The data from the Commerce Dept. were better than the chain-store reports yesterday would suggest. Car dealer sales fell 4.8%, clothing was down 0.9%, and department stores declined 0.6%. Building material sales were up 1.8%, health and personal care rose 1.5%, and sporting goods and hobby were up 1.5%. The pattern suggests a strong impact of weather on sales.
Overall, the report should have little impact on the market since it was close to expectations. The weak car sales came off the August peak, and remain up 7.5% on the year. Total retail sales are up 5.8% from the extreme weakness of last September.

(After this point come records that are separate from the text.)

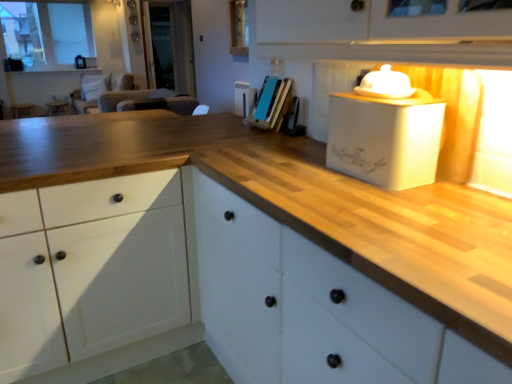 Question: Is transparent glass door at center shorter than white wood cabinet at center?

Choices:
 (A) no
 (B) yes

Answer: (A)

Question: Considering the relative positions of transparent glass door at center and white wood cabinet at center in the image provided, is transparent glass door at center to the right of white wood cabinet at center from the viewer's perspective?

Choices:
 (A) no
 (B) yes

Answer: (A)

Question: Considering the relative positions of transparent glass door at center and white wood cabinet at center in the image provided, is transparent glass door at center behind white wood cabinet at center?

Choices:
 (A) yes
 (B) no

Answer: (A)

Question: Considering the relative sizes of transparent glass door at center and white wood cabinet at center in the image provided, is transparent glass door at center thinner than white wood cabinet at center?

Choices:
 (A) no
 (B) yes

Answer: (B)

Question: Does transparent glass door at center have a larger size compared to white wood cabinet at center?

Choices:
 (A) no
 (B) yes

Answer: (A)

Question: Does transparent glass door at center appear on the left side of white wood cabinet at center?

Choices:
 (A) no
 (B) yes

Answer: (B)

Question: Are white wood cabinet at center and white glass window at upper left far apart?

Choices:
 (A) yes
 (B) no

Answer: (A)

Question: From the image's perspective, is white wood cabinet at center above white glass window at upper left?

Choices:
 (A) yes
 (B) no

Answer: (B)

Question: Is white wood cabinet at center oriented away from white glass window at upper left?

Choices:
 (A) yes
 (B) no

Answer: (B)

Question: Is white wood cabinet at center wider than white glass window at upper left?

Choices:
 (A) yes
 (B) no

Answer: (A)

Question: Is white wood cabinet at center to the left of white glass window at upper left from the viewer's perspective?

Choices:
 (A) yes
 (B) no

Answer: (B)

Question: Considering the relative sizes of white wood cabinet at center and white glass window at upper left in the image provided, is white wood cabinet at center shorter than white glass window at upper left?

Choices:
 (A) yes
 (B) no

Answer: (A)

Question: Is white matte box at upper right, which ranks as the second appliance in top-to-bottom order, bigger than white ceramic lid at upper right, the 2th appliance ordered from the bottom?

Choices:
 (A) yes
 (B) no

Answer: (A) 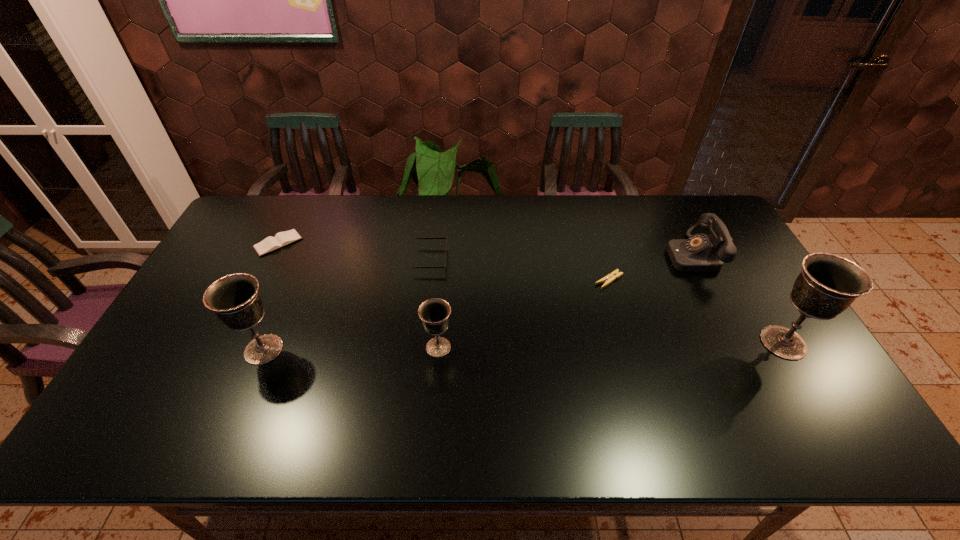 The width and height of the screenshot is (960, 540). What are the coordinates of `object situated at the left edge` in the screenshot? It's located at (281, 239).

Locate an element on the screen. The height and width of the screenshot is (540, 960). chalice that is at the right edge is located at coordinates (828, 284).

Locate an element on the screen. The width and height of the screenshot is (960, 540). telephone that is at the right edge is located at coordinates (699, 253).

This screenshot has width=960, height=540. Find the location of `object positioned at the far left corner`. object positioned at the far left corner is located at coordinates (281, 239).

Identify the location of object that is at the far right corner. (699, 253).

In the image, there is a desktop. Identify the location of vacant space at the far edge. This screenshot has height=540, width=960. (668, 220).

This screenshot has height=540, width=960. I want to click on free space at the near edge of the desktop, so 424,389.

I want to click on free space at the left edge of the desktop, so click(x=252, y=251).

Locate an element on the screen. vacant area at the far left corner is located at coordinates (262, 235).

At what (x,y) coordinates should I click in order to perform the action: click on vacant space at the near right corner of the desktop. Please return your answer as a coordinate pair (x, y). Image resolution: width=960 pixels, height=540 pixels. Looking at the image, I should click on (789, 402). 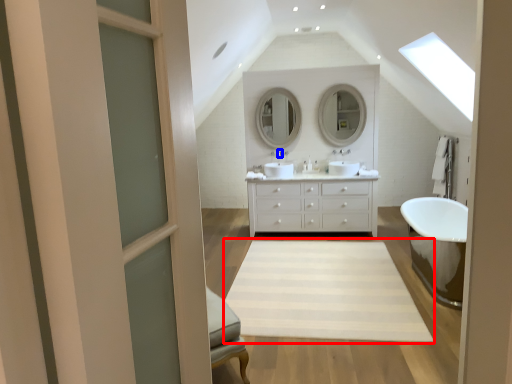 Question: Among these objects, which one is farthest to the camera, plain (highlighted by a red box) or faucet (highlighted by a blue box)?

Consumer Sentiment Plunges
The University of Michigan reported that preliminary October sentiment plunged to 80.4 from 86.1 in September. The consensus was for only a slight drop to 85.6. Both current conditions and expectations were down sharply.
The index of current conditions fell to 92.9 from 95.8, while the expectations components dropped to 72.4 from 79.9. Generally, the current conditions report has held up much better than expectations.
The report adds to worries that the consumer is slowing down, which could make the fourth quarter weaker than expected and increases the risk of a double-dip recession. It gives the Federal Reserve more reason to loosen rates, although we at S&P still expect the Fed to resist the urge in November.PPI Inches Up
Producer prices rose 0.1% in September. Excluding food and energy, the PPI was also 0.1%. The report was exactly in line with expectations.
In the report, energy rose 0.9%, but that was offset by a 0.6% drop in food prices, reflecting the end of the drought. Finished goods prices were down 1.9% from last September. Intermediate goods prices were up 0.5% (0.1% core), and remain down 0.5% on the year. Crude goods were up 0.6%, but down 0.6% excluding food and energy items.
Inflation remains a non-issue, as goods prices are flat, with the core finished goods prices down 0.1% from last September.